**YOUR ASSIGNMENT:**
An exact copy of all the entries below is what this task needs.

**DATA:**
..............................
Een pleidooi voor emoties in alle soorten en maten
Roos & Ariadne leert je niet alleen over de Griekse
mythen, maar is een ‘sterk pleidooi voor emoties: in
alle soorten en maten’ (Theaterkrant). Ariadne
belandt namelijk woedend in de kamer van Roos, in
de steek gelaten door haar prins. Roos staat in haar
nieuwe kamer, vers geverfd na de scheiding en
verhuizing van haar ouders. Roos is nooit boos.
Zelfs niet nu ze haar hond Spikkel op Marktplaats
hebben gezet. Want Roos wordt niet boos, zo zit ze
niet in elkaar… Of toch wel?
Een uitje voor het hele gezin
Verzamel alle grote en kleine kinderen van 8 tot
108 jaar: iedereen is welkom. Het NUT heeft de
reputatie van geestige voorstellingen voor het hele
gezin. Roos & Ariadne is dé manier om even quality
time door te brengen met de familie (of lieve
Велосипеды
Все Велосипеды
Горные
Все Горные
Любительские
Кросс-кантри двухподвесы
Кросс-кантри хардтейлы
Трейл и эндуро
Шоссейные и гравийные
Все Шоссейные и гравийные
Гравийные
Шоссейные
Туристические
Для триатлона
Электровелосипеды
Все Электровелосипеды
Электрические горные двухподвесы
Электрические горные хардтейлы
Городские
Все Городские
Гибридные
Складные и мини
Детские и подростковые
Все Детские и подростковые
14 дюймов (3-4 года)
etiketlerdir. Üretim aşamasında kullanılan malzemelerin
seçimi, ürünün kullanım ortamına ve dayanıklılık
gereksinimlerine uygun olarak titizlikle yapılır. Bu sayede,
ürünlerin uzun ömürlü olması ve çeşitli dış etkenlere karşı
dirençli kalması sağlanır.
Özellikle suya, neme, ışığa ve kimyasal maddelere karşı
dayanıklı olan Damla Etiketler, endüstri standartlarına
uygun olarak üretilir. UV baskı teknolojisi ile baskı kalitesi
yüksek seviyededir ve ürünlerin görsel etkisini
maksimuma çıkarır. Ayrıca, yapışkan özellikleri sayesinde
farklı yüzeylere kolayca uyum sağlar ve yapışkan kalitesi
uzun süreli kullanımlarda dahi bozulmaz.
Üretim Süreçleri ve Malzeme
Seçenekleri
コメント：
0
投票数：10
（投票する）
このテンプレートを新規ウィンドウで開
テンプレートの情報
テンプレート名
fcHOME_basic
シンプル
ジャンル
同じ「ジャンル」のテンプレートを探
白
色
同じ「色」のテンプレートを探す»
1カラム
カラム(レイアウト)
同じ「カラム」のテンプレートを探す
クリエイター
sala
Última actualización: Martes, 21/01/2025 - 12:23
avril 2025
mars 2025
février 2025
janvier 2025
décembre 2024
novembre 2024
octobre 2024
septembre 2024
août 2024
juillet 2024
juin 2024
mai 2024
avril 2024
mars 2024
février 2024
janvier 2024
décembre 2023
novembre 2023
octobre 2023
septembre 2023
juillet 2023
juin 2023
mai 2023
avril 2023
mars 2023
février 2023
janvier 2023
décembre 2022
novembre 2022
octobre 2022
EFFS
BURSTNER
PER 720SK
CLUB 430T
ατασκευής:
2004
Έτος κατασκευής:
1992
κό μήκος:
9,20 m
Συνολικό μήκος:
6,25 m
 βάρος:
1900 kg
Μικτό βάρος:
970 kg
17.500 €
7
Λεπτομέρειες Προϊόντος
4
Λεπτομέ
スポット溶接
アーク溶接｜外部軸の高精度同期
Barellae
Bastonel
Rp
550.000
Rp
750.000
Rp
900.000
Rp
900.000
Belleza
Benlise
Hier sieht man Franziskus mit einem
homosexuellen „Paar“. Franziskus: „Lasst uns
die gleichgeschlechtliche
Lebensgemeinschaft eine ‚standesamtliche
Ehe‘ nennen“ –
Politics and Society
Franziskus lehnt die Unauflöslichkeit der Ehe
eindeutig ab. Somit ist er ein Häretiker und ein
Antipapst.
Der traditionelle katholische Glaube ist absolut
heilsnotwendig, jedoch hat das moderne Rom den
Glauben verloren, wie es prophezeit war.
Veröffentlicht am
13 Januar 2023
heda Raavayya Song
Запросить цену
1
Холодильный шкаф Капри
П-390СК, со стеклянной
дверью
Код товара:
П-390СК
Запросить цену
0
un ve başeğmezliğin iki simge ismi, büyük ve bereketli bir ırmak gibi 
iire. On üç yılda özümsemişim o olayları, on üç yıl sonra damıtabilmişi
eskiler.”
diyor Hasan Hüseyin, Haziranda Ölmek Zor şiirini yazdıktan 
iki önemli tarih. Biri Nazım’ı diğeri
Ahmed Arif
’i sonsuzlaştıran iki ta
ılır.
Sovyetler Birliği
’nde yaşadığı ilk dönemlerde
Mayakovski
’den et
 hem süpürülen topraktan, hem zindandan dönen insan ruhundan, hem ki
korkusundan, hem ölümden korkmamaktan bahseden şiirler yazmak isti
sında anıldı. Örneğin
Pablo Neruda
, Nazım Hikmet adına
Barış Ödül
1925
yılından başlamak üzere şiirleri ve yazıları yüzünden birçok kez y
..............................
**YOUR RESPONSE:**
Een pleidooi voor emoties in alle soorten en maten
Roos & Ariadne leert je niet alleen over de Griekse
mythen, maar is een ‘sterk pleidooi voor emoties: in
alle soorten en maten’ (Theaterkrant). Ariadne
belandt namelijk woedend in de kamer van Roos, in
de steek gelaten door haar prins. Roos staat in haar
nieuwe kamer, vers geverfd na de scheiding en
verhuizing van haar ouders. Roos is nooit boos.
Zelfs niet nu ze haar hond Spikkel op Marktplaats
hebben gezet. Want Roos wordt niet boos, zo zit ze
niet in elkaar… Of toch wel?
Een uitje voor het hele gezin
Verzamel alle grote en kleine kinderen van 8 tot
108 jaar: iedereen is welkom. Het NUT heeft de
reputatie van geestige voorstellingen voor het hele
gezin. Roos & Ariadne is dé manier om even quality
time door te brengen met de familie (of lieve
Велосипеды
Все Велосипеды
Горные
Все Горные
Любительские
Кросс-кантри двухподвесы
Кросс-кантри хардтейлы
Трейл и эндуро
Шоссейные и гравийные
Все Шоссейные и гравийные
Гравийные
Шоссейные
Туристические
Для триатлона
Электровелосипеды
Все Электровелосипеды
Электрические горные двухподвесы
Электрические горные хардтейлы
Городские
Все Городские
Гибридные
Складные и мини
Детские и подростковые
Все Детские и подростковые
14 дюймов (3-4 года)
etiketlerdir. Üretim aşamasında kullanılan malzemelerin
seçimi, ürünün kullanım ortamına ve dayanıklılık
gereksinimlerine uygun olarak titizlikle yapılır. Bu sayede,
ürünlerin uzun ömürlü olması ve çeşitli dış etkenlere karşı
dirençli kalması sağlanır.
Özellikle suya, neme, ışığa ve kimyasal maddelere karşı
dayanıklı olan Damla Etiketler, endüstri standartlarına
uygun olarak üretilir. UV baskı teknolojisi ile baskı kalitesi
yüksek seviyededir ve ürünlerin görsel etkisini
maksimuma çıkarır. Ayrıca, yapışkan özellikleri sayesinde
farklı yüzeylere kolayca uyum sağlar ve yapışkan kalitesi
uzun süreli kullanımlarda dahi bozulmaz.
Üretim Süreçleri ve Malzeme
Seçenekleri
コメント：
0
投票数：10
（投票する）
このテンプレートを新規ウィンドウで開
テンプレートの情報
テンプレート名
fcHOME_basic
シンプル
ジャンル
同じ「ジャンル」のテンプレートを探
白
色
同じ「色」のテンプレートを探す»
1カラム
カラム(レイアウト)
同じ「カラム」のテンプレートを探す
クリエイター
sala
Última actualización: Martes, 21/01/2025 - 12:23
avril 2025
mars 2025
février 2025
janvier 2025
décembre 2024
novembre 2024
octobre 2024
septembre 2024
août 2024
juillet 2024
juin 2024
mai 2024
avril 2024
mars 2024
février 2024
janvier 2024
décembre 2023
novembre 2023
octobre 2023
septembre 2023
juillet 2023
juin 2023
mai 2023
avril 2023
mars 2023
février 2023
janvier 2023
décembre 2022
novembre 2022
octobre 2022
EFFS
BURSTNER
PER 720SK
CLUB 430T
ατασκευής:
2004
Έτος κατασκευής:
1992
κό μήκος:
9,20 m
Συνολικό μήκος:
6,25 m
 βάρος:
1900 kg
Μικτό βάρος:
970 kg
17.500 €
7
Λεπτομέρειες Προϊόντος
4
Λεπτομέ
スポット溶接
アーク溶接｜外部軸の高精度同期
Barellae
Bastonel
Rp
550.000
Rp
750.000
Rp
900.000
Rp
900.000
Belleza
Benlise
Hier sieht man Franziskus mit einem
homosexuellen „Paar“. Franziskus: „Lasst uns
die gleichgeschlechtliche
Lebensgemeinschaft eine ‚standesamtliche
Ehe‘ nennen“ –
Politics and Society
Franziskus lehnt die Unauflöslichkeit der Ehe
eindeutig ab. Somit ist er ein Häretiker und ein
Antipapst.
Der traditionelle katholische Glaube ist absolut
heilsnotwendig, jedoch hat das moderne Rom den
Glauben verloren, wie es prophezeit war.
Veröffentlicht am
13 Januar 2023
heda Raavayya Song
Запросить цену
1
Холодильный шкаф Капри
П-390СК, со стеклянной
дверью
Код товара:
П-390СК
Запросить цену
0
un ve başeğmezliğin iki simge ismi, büyük ve bereketli bir ırmak gibi 
iire. On üç yılda özümsemişim o olayları, on üç yıl sonra damıtabilmişi
eskiler.”
diyor Hasan Hüseyin, Haziranda Ölmek Zor şiirini yazdıktan 
iki önemli tarih. Biri Nazım’ı diğeri
Ahmed Arif
’i sonsuzlaştıran iki ta
ılır.
Sovyetler Birliği
’nde yaşadığı ilk dönemlerde
Mayakovski
’den et
 hem süpürülen topraktan, hem zindandan dönen insan ruhundan, hem ki
korkusundan, hem ölümden korkmamaktan bahseden şiirler yazmak isti
sında anıldı. Örneğin
Pablo Neruda
, Nazım Hikmet adına
Barış Ödül
1925
yılından başlamak üzere şiirleri ve yazıları yüzünden birçok kez y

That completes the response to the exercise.